Women on boards: FTSE Women Leaders Review report - an analysis
During the week of International Women’s Day, it seems appropriate to write about the Government-backed FTSE Women Leaders Review report on gender balance in FTSE leadership published on 28 February 2023 FTSE Women Leaders Review: Achieving Gender Balance (February 2023).
The report states that as of 11 January 2023, amongst other things:
- Women held 40.5% of FTSE 100 board positions (up from 39.1% in 2021), but 7 FTSE 100 companies had not yet achieved the 33% target. 43 boards had not met the current 40% target.

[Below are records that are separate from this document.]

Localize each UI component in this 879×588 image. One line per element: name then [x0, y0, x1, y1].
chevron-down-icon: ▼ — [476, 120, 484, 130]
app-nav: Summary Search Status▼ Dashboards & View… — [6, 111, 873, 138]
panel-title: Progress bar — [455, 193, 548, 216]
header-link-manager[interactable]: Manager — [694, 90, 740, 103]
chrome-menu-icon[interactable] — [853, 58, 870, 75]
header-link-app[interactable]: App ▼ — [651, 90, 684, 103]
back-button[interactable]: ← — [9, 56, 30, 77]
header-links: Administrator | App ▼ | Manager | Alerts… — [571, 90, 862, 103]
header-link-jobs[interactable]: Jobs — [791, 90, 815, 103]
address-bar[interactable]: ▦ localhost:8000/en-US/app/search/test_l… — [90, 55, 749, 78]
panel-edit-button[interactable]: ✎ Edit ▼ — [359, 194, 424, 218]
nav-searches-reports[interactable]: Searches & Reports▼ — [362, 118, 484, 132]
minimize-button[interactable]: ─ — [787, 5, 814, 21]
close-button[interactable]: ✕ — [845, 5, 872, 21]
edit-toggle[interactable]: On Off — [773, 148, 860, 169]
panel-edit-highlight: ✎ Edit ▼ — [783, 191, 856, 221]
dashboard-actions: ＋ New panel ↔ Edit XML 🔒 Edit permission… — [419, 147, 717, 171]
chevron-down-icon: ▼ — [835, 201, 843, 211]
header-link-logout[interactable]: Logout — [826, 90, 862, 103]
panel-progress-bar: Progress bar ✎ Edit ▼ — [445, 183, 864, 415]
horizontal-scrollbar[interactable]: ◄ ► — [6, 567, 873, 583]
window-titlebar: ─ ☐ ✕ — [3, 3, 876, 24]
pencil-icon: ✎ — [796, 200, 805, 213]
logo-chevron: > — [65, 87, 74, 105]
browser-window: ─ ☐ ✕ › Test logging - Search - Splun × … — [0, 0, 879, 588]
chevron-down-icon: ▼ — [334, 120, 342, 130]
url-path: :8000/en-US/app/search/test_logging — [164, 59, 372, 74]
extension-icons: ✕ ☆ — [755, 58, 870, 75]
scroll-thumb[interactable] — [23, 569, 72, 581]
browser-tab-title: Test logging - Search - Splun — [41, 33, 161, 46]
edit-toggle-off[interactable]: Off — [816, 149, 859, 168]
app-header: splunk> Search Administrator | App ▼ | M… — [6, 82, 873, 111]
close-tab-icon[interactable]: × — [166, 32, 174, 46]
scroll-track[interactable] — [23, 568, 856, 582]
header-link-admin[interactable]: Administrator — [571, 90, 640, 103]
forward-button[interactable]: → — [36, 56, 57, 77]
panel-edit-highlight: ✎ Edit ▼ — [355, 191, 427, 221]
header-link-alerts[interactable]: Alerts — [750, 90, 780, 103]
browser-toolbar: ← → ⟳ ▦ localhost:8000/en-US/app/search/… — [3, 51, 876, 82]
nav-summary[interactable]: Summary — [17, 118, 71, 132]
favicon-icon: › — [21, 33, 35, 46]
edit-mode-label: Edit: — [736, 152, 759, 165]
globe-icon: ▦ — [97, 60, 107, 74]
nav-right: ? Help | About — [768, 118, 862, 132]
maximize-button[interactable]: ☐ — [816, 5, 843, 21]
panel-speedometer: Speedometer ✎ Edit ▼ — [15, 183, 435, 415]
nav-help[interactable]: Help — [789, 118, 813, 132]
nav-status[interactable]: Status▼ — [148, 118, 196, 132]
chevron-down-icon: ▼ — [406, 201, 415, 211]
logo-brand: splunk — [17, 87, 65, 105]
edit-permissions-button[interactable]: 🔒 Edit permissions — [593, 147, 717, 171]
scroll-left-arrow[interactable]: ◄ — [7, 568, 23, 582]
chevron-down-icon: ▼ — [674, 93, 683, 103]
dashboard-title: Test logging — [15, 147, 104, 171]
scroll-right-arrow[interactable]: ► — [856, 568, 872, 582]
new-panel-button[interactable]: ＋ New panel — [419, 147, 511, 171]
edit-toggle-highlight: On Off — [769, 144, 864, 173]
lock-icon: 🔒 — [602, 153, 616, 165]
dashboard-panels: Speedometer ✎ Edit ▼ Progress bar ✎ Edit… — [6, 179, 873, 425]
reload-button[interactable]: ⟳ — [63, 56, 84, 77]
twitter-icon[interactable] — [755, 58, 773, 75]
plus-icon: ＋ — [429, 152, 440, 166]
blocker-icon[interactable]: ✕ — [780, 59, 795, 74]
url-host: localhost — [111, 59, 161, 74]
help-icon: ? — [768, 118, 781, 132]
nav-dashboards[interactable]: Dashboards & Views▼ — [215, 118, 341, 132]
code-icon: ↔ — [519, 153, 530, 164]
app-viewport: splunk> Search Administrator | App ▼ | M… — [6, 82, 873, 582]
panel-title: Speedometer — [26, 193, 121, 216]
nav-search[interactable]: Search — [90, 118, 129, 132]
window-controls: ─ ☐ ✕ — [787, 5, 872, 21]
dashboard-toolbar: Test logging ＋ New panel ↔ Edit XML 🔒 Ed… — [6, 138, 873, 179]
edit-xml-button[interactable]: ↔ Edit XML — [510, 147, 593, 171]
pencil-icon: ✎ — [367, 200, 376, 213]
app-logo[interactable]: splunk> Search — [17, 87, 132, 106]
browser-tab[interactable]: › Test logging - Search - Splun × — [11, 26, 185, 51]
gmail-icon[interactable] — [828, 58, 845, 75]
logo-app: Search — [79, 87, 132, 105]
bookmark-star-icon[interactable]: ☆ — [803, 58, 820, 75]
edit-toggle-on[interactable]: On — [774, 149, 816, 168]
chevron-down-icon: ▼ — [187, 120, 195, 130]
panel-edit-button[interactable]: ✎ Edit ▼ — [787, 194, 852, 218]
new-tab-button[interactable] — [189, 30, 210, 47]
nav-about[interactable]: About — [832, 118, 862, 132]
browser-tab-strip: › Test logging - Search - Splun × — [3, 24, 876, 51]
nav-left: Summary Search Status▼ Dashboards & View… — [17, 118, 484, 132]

- Women held 40.1% of FTSE 250 board positions (up from 36.8%), but 24 FTSE 250 companies had not yet achieved the 33% target. 10 companies previously had 33% but had since fallen below that number. 113 companies had not yet met the current 40% target.

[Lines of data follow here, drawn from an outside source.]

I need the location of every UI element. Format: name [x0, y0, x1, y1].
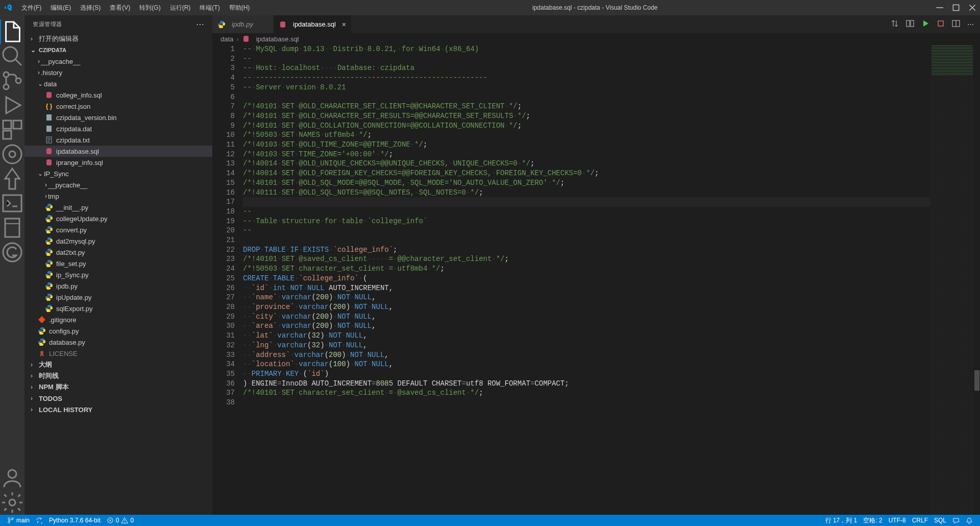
- editor-tab[interactable]: ipdatabase.sql×: [274, 15, 352, 33]
- file-item[interactable]: dat2mysql.py: [24, 235, 212, 247]
- code-line[interactable]: /*!40103·SET·@OLD_TIME_ZONE=@@TIME_ZONE·…: [243, 140, 930, 150]
- run-icon[interactable]: [921, 19, 929, 29]
- code-line[interactable]: /*!40103·SET·TIME_ZONE='+00:00'·*/;: [243, 150, 930, 159]
- code-line[interactable]: CREATE·TABLE·`college_info`·(: [243, 274, 930, 283]
- code-content[interactable]: --·MySQL·dump·10.13··Distrib·8.0.21,·for…: [243, 44, 930, 515]
- breadcrumb-item[interactable]: data: [220, 35, 233, 43]
- code-line[interactable]: ··`city`·varchar(200)·NOT·NULL,: [243, 312, 930, 322]
- debug-icon[interactable]: [0, 93, 24, 117]
- breadcrumb[interactable]: data › ipdatabase.sql: [212, 33, 980, 44]
- compare-icon[interactable]: [891, 19, 899, 29]
- folder-item[interactable]: ›__pycache__: [24, 56, 212, 67]
- file-item[interactable]: ipdb.py: [24, 280, 212, 292]
- indentation[interactable]: 空格: 2: [860, 516, 885, 525]
- code-line[interactable]: ··`lng`·varchar(32)·NOT·NULL,: [243, 341, 930, 350]
- code-line[interactable]: --·MySQL·dump·10.13··Distrib·8.0.21,·for…: [243, 44, 930, 54]
- search-icon[interactable]: [0, 44, 24, 68]
- code-line[interactable]: /*!40101·SET·character_set_client·=·@sav…: [243, 388, 930, 398]
- account-icon[interactable]: [0, 466, 24, 490]
- grammarly-icon[interactable]: [0, 240, 24, 265]
- folder-item[interactable]: ›.history: [24, 67, 212, 78]
- menu-item[interactable]: 查看(V): [106, 2, 134, 14]
- file-item[interactable]: dat2txt.py: [24, 247, 212, 258]
- extensions-icon[interactable]: [0, 117, 24, 142]
- code-line[interactable]: --: [243, 226, 930, 235]
- bell-icon[interactable]: [963, 516, 976, 525]
- close-icon[interactable]: [969, 4, 976, 11]
- file-item[interactable]: sqlExport.py: [24, 303, 212, 314]
- menu-item[interactable]: 文件(F): [17, 2, 45, 14]
- cursor-position[interactable]: 行 17，列 1: [822, 516, 861, 525]
- encoding[interactable]: UTF-8: [886, 516, 909, 525]
- file-item[interactable]: file_set.py: [24, 258, 212, 269]
- scrollbar[interactable]: [973, 33, 980, 515]
- file-item[interactable]: __init__.py: [24, 202, 212, 213]
- file-item[interactable]: ipUpdate.py: [24, 292, 212, 303]
- menu-item[interactable]: 帮助(H): [225, 2, 254, 14]
- settings-icon[interactable]: [0, 490, 24, 515]
- explorer-icon[interactable]: [0, 19, 24, 44]
- code-line[interactable]: /*!40014·SET·@OLD_FOREIGN_KEY_CHECKS=@@F…: [243, 169, 930, 178]
- file-item[interactable]: convert.py: [24, 224, 212, 235]
- code-line[interactable]: /*!40101·SET·@OLD_CHARACTER_SET_CLIENT=@…: [243, 102, 930, 111]
- eol[interactable]: CRLF: [909, 516, 931, 525]
- code-line[interactable]: ··`location`·varchar(100)·NOT·NULL,: [243, 360, 930, 369]
- more-icon[interactable]: ⋯: [967, 20, 974, 28]
- section-local-history[interactable]: ›LOCAL HISTORY: [24, 404, 212, 415]
- folder-item[interactable]: ⌄IP_Sync: [24, 168, 212, 179]
- tree-icon[interactable]: [0, 166, 24, 191]
- code-line[interactable]: ··`id`·int·NOT·NULL AUTO_INCREMENT,: [243, 283, 930, 293]
- stop-icon[interactable]: [937, 19, 945, 29]
- code-line[interactable]: ··`lat`·varchar(32)·NOT·NULL,: [243, 331, 930, 341]
- branch-indicator[interactable]: main: [4, 517, 33, 524]
- code-line[interactable]: --·Host:·localhost····Database:·czipdata: [243, 63, 930, 73]
- file-item[interactable]: ip_Sync.py: [24, 269, 212, 280]
- code-line[interactable]: ··`address`·varchar(200)·NOT·NULL,: [243, 350, 930, 360]
- file-item[interactable]: czipdata_version.bin: [24, 112, 212, 123]
- code-line[interactable]: /*!50503·SET·NAMES·utf8mb4·*/;: [243, 130, 930, 140]
- code-line[interactable]: /*!40101·SET·@OLD_SQL_MODE=@@SQL_MODE,·S…: [243, 178, 930, 188]
- section-timeline[interactable]: ›时间线: [24, 370, 212, 381]
- file-item[interactable]: configs.py: [24, 325, 212, 337]
- more-icon[interactable]: ⋯: [196, 19, 205, 29]
- maximize-icon[interactable]: [952, 4, 960, 11]
- code-line[interactable]: DROP·TABLE·IF·EXISTS·`college_info`;: [243, 245, 930, 255]
- code-line[interactable]: --: [243, 54, 930, 64]
- device-icon[interactable]: [0, 216, 24, 240]
- problems-indicator[interactable]: 0 0: [104, 517, 137, 524]
- close-icon[interactable]: ×: [342, 20, 346, 29]
- file-item[interactable]: czipdata.dat: [24, 123, 212, 134]
- file-item[interactable]: ipdatabase.sql: [24, 146, 212, 157]
- diff-icon[interactable]: [906, 19, 914, 29]
- sync-icon[interactable]: [33, 517, 46, 524]
- code-line[interactable]: ··`name`·varchar(200)·NOT·NULL,: [243, 293, 930, 302]
- menu-item[interactable]: 编辑(E): [46, 2, 75, 14]
- minimize-icon[interactable]: [936, 4, 943, 11]
- code-line[interactable]: [243, 235, 930, 245]
- editor-tab[interactable]: ipdb.py: [212, 15, 274, 33]
- file-item[interactable]: college_info.sql: [24, 89, 212, 101]
- folder-item[interactable]: ›tmp: [24, 190, 212, 202]
- file-item[interactable]: LICENSE: [24, 348, 212, 359]
- code-line[interactable]: /*!40101·SET·@saved_cs_client·····=·@@ch…: [243, 254, 930, 264]
- section-npm[interactable]: ›NPM 脚本: [24, 381, 212, 393]
- section-open-editors[interactable]: ›打开的编辑器: [24, 33, 212, 44]
- terminal-icon[interactable]: [0, 191, 24, 216]
- folder-item[interactable]: ⌄data: [24, 78, 212, 89]
- file-item[interactable]: collegeUpdate.py: [24, 213, 212, 224]
- code-line[interactable]: ··`area`·varchar(200)·NOT·NULL,: [243, 321, 930, 331]
- file-item[interactable]: database.py: [24, 337, 212, 348]
- file-item[interactable]: czipdata.txt: [24, 134, 212, 146]
- code-line[interactable]: --: [243, 207, 930, 217]
- section-project[interactable]: ⌄CZIPDATA: [24, 44, 212, 56]
- feedback-icon[interactable]: [949, 516, 963, 525]
- code-line[interactable]: [243, 92, 930, 102]
- code-editor[interactable]: 1234567891011121314151617181920212223242…: [212, 44, 980, 515]
- code-line[interactable]: [243, 398, 930, 408]
- code-line[interactable]: /*!40014·SET·@OLD_UNIQUE_CHECKS=@@UNIQUE…: [243, 159, 930, 169]
- code-line[interactable]: )·ENGINE=InnoDB AUTO_INCREMENT=8085 DEFA…: [243, 379, 930, 389]
- split-icon[interactable]: [952, 19, 960, 29]
- file-item[interactable]: { }correct.json: [24, 101, 212, 112]
- code-line[interactable]: --·Server·version·8.0.21: [243, 83, 930, 92]
- language-mode[interactable]: SQL: [931, 516, 949, 525]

- Across the FTSE 350 there were only 55 women chairs (19 in the FTSE 100), 130 women SIDs (37 in the FTSE 100), and 21 women CEOs (9 in the FTSE 100). There were only 79 women executive directors (34 in the FTSE 100), being 13.8% of executive directors in the FTSE 350.
- The number of FTSE 350 boards that have met or exceeded the current 33% target stands at 319, with a remaining 31 FTSE 350 boards still to meet the 33% 2020 target
- The FTSE 350 again had no all-male boards, and there was only one company with only one woman on the board.
The review included 50 of the largest private companies in the UK of which 6 did not submit data.
It found that the representation of women on those boards was on average 31.8%; and there were 19 boards that were either all-male or had only one woman.
One-third had 40% or more, but just over half had well below 33%.
32% of executive directors were women.
Of the eight LLPs in the list, average representation of women in equity partnerships stood at around 25%, with just 19% women in the highest earning 50 equity partners.
The direction of travel
Just over a decade ago, 152 of the FTSE 350 boards had no women on them at all. There is now a female presence on every board of the FTSE 350 and the overwhelming majority of the FTSE 350 companies now have 3 or more women on their board.
The improvement has been achieved on an entirely voluntary basis rather than by a mandatory quota system.
Whether sufficient progress is being made is however subjective and open to debate.
The report is stated to have secured the UK in second place when compared internationally to other countries aiming to have more women on top public listed boards.
Why is this significant?
Whether the report means that the UK has “cemented itself as a world-leader for women’s representation on top company boards”, as the press release that accompanied its publication states, is accurate is difficult to assess, but its findings which include that 40.2% of FTSE 350 board positions are held by women and that women hold a third of all Leadership roles at those companies, show progress is being made to improve gender balance in FTSE leadership.
The report’s conclusion that British business is on-track to meet the target of 40% Women in Leadership teams by the end of 2025 is encouraging and there is clearly some momentum, but progress cannot be taken for granted.